If you look at the temperature records since the late 1800s, the increase in global temperatures has not been consistent with the increase in atmospheric CO2. In fact, temperatures decreased significantly from the 1950s to the 1970s.

This decline coincided with overall post-war increases in industrial production and coal-fired power generation. A byproduct of burning coal was the release of sulfur dioxide into the atmosphere, which, in turn, resulted in a lot of sulfuric acid haze in the stratosphere. This haze reflected incoming solar radiation, resulting in overall cooling of the atmosphere worldwide.

Then in 1970, President Nixon signed the Clean Air Act.

Before the Clean Air Act (and similar legislation in Europe) sulfur emissions from power plants and vehicles caused significant air pollution, leading to acid rain, which caused widespread environmental damage to the environment too numerous to list here. One of the requirements of the act was to decrease power plant and vehicle sulfur dioxide emissions.

Once sulfur emissions started to decline, acid rain decreased sharply throughout the industrialized world. In addition, temperatures again started to increase and did so quite rapidly, a purely unintended consequence of the act.

So what is the lesson here? If you don’t think humans can change the climate, you’d be wrong. The history of human sulfur dioxide emissions proves it.

One of the proposed “solutions” to global warming is injecting sulfur dioxide into the stratosphere. This proposal is being taken seriously, especially by conservative think tanks who call themselves climate change skeptics. Oh the irony.

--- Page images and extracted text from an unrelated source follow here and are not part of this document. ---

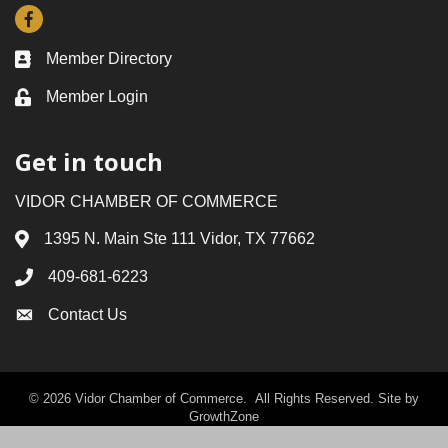
Facebook
Member Directory
Business card icon
Member Login
Lock icon
Get in touch
VIDOR CHAMBER OF COMMERCE
1395 N. Main Ste 111 Vidor, TX 77662
Address & Map
409-681-6223
Phone icon
Contact Us
Envelope icon
©
2026
Vidor Chamber of Commerce.
All Rights Reserved. Site by
GrowthZone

History shows that we would have to continuously inject sulfur dioxide at high altitudes to cool the Earth and we would have to burn fuel to do so, adding CO2 to the air as well. The moment we stopped, temperatures would soar. Then there is acid rain and its devastating ecological impacts including ozone depletion. The uneven application of this “solution” could cause massive droughts in areas that depend on annual monsoons. Who would manage this process is another question fraught with geopolitical peril.

Seems to me that the better course is to decrease CO2 emissions, not add a different kind of pollution to the atmosphere. Decreasing emissions is something we already know how to do.